● **About this exercise**
Copy out, unchanged, the entries below from the "FOLGEN SIE UNS" line to the final line. Omit pictures.

[Page-level text extractions]

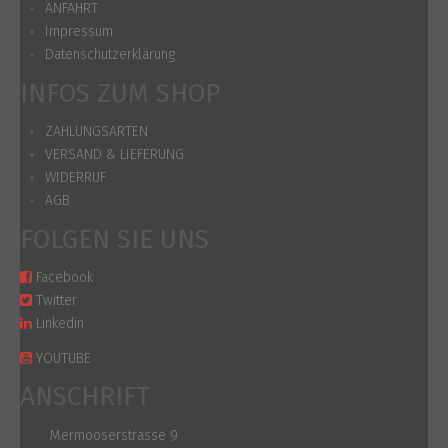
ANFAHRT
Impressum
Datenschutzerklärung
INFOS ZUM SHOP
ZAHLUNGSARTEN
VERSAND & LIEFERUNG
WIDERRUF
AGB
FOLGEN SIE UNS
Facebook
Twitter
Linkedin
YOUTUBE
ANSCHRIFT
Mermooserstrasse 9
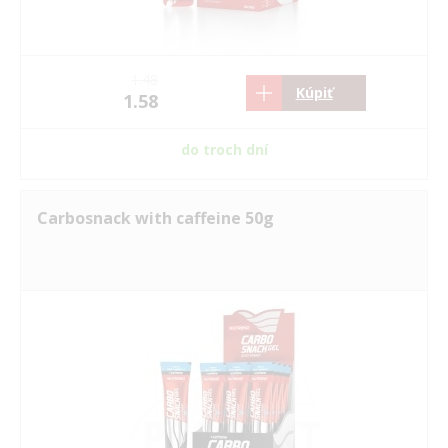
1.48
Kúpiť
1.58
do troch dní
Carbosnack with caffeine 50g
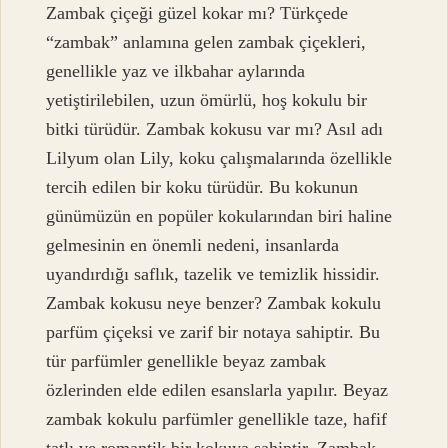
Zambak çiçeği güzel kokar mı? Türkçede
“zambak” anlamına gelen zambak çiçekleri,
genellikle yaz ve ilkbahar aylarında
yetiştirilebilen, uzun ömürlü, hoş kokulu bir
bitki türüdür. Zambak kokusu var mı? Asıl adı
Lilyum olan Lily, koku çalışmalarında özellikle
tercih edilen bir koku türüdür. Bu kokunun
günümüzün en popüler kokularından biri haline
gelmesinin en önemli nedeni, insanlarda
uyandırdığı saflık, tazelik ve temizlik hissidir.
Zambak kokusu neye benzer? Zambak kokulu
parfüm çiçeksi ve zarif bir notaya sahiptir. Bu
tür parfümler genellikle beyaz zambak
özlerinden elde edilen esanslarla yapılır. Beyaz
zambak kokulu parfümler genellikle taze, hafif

● **Expected output**
FOLGEN SIE UNS
Facebook
Twitter
Linkedin
YOUTUBE
ANSCHRIFT
Mermooserstrasse 9
1.48
Kúpiť
1.58
do troch dní
Carbosnack with caffeine 50g
Zambak çiçeği güzel kokar mı? Türkçede
“zambak” anlamına gelen zambak çiçekleri,
genellikle yaz ve ilkbahar aylarında
yetiştirilebilen, uzun ömürlü, hoş kokulu bir
bitki türüdür. Zambak kokusu var mı? Asıl adı
Lilyum olan Lily, koku çalışmalarında özellikle
tercih edilen bir koku türüdür. Bu kokunun
günümüzün en popüler kokularından biri haline
gelmesinin en önemli nedeni, insanlarda
uyandırdığı saflık, tazelik ve temizlik hissidir.
Zambak kokusu neye benzer? Zambak kokulu
parfüm çiçeksi ve zarif bir notaya sahiptir. Bu
tür parfümler genellikle beyaz zambak
özlerinden elde edilen esanslarla yapılır. Beyaz
zambak kokulu parfümler genellikle taze, hafif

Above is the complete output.